Records provided
********************

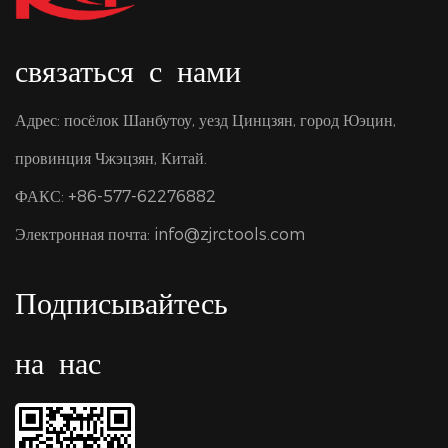
связаться с нами
Адрес: посёлок Шанбутоу, уезд Цинцзян, город Юэцин,
провинция Чжэцзян, Китай.
ФАКС: +86-577-62276882
Электронная почта:
info@zjrctools.com
Подписывайтесь
на нас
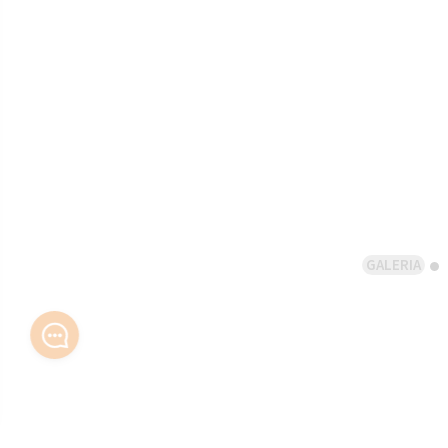
GALERIA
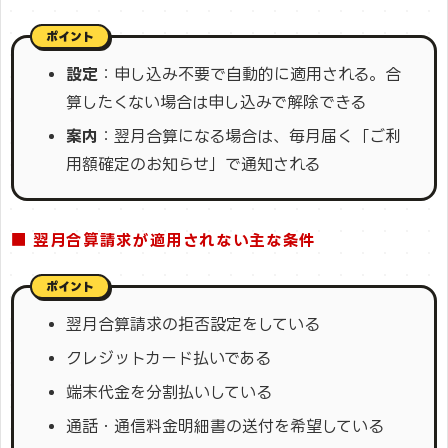
設定
：申し込み不要で自動的に適用される。合
算したくない場合は申し込みで解除できる
案内
：翌月合算になる場合は、毎月届く「ご利
用額確定のお知らせ」で通知される
■ 翌月合算請求が適用されない主な条件
翌月合算請求の拒否設定をしている
クレジットカード払いである
端末代金を分割払いしている
通話・通信料金明細書の送付を希望している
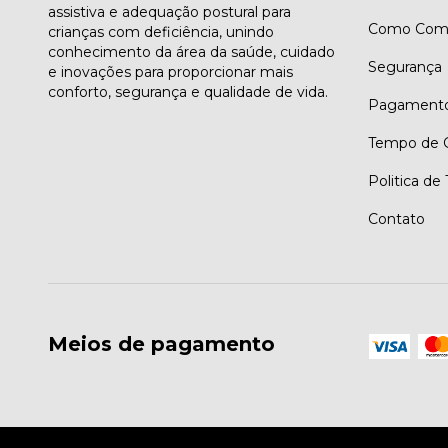
assistiva e adequação postural para
Como Comp
crianças com deficiência, unindo
conhecimento da área da saúde, cuidado
Segurança
e inovações para proporcionar mais
conforto, segurança e qualidade de vida.
Pagament
Tempo de G
Politica de
Contato
Meios de pagamento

********************

Task statement
Print the records above word for word, omitting any picture they contain.

Reply
связаться с нами
Адрес: посёлок Шанбутоу, уезд Цинцзян, город Юэцин,
провинция Чжэцзян, Китай.
ФАКС: +86-577-62276882
Электронная почта:
info@zjrctools.com
Подписывайтесь
на нас
GALERIA
設定
：申し込み不要で自動的に適用される。合
算したくない場合は申し込みで解除できる
案内
：翌月合算になる場合は、毎月届く「ご利
用額確定のお知らせ」で通知される
■ 翌月合算請求が適用されない主な条件
翌月合算請求の拒否設定をしている
クレジットカード払いである
端末代金を分割払いしている
通話・通信料金明細書の送付を希望している
assistiva e adequação postural para
Como Comp
crianças com deficiência, unindo
conhecimento da área da saúde, cuidado
Segurança
e inovações para proporcionar mais
conforto, segurança e qualidade de vida.
Pagament
Tempo de G
Politica de
Contato
Meios de pagamento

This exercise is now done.